09 January 2012

A good day for democracy in Montana

One of the biggest blows against democracy in American history occurred in 2010 when the U.S. Supreme Court ruled in the Citizens United case that government could not place limits on independent spending for political purposes by corporations and unions. The ruling, by essentially giving corporations the same First Amendment rights as citizens, opened the door to even further corruption of the American political system by big money, in effect allowing plutocracy to further dominate democracy.

But last week, the Montana Supreme Court took exception. In an extraordinary decision, the Court upheld the state's 1912-era corporate contribution limits.
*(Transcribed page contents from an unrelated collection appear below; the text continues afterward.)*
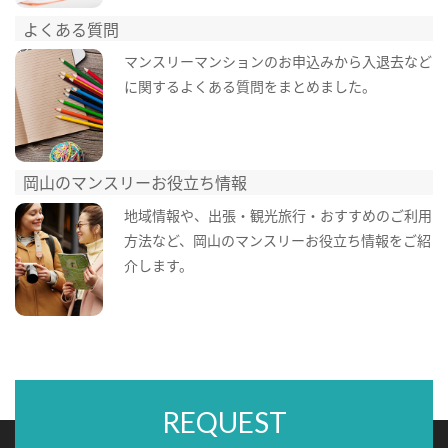
よくある質問
マンスリーマンションのお申込みから入退去など
に関するよくある質問をまとめました。
岡山のマンスリーお役立ち情報
地域情報や、出張・観光旅行・おすすめのご利用
方法など、岡山のマンスリーお役立ち情報をご紹
介します。
REQUEST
The decision applies only to state elections, but if appealed, and it probably will be, could provide a long-awaited opportunity for the U.S. Supreme Court to revisit the issue.

Writing for the majority, Justice  Mike McGrath stated, “Clearly the impact of unlimited corporate donations creates a dominating impact on the political process and inevitably minimizes the impact of individual citizens.” The Court ruled that various factors—a history of citizens fighting corporate corruption, political traditions of low-budget campaigning, and the vulnerability of judicial elections to corporate spending—were sufficiently compelling to preserve the century-old ban on corporate spending. It said it wanted Montana to remain a state where candidates run low-budget, personal campaigns and do not rely on anonymous, well-financed messaging from outsiders.
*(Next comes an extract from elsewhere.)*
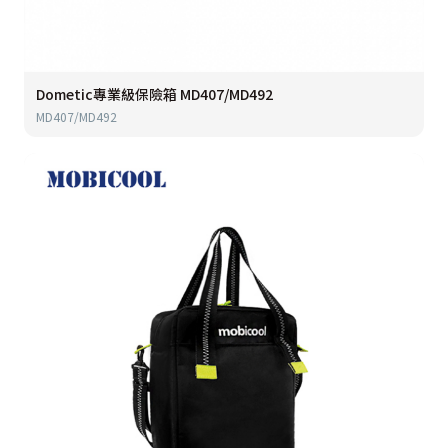
Dometic專業級保險箱 MD407/MD492
MD407/MD492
Even a dissenting judge, James C. Nelson, who opposed the ruling only because he felt bound to defer to the U.S. Supreme Court, lashed out at the Citizen United's decision. "I do not have to agree with the [U.S.] Supreme Court’s decision," he wrote, "And, to be absolutely clear, I do not agree with it. ... The truth is that corporations wield enormous power in Congress and in state legislatures. It is hard to tell where government ends and corporate America begins: the transition is seamless and overlapping."

Montana has a long history of dealing with corporate power. In the early 20th century, when copper companies dominated the state, Anaconda Co. controlled judges, legislators and newspapers, prompting the people to fight back with the legislation that the Court has now defended.

I will leave the last word to Justice Nelson: "Corporations are not persons. Human beings are persons, and it is an affront to the inviolable dignity of our species that courts have created a legal fiction which forces people—human beings—to share fundamental, natural rights with soulless creatures of government. Worse still, while corporations and human beings share many of the same rights under the law, they clearly are not bound equally to the same codes of good conduct, decency and morality, and they are not held equally accountable for their sins. Indeed, it is truly ironic that the death penalty and hell are reserved only to natural persons."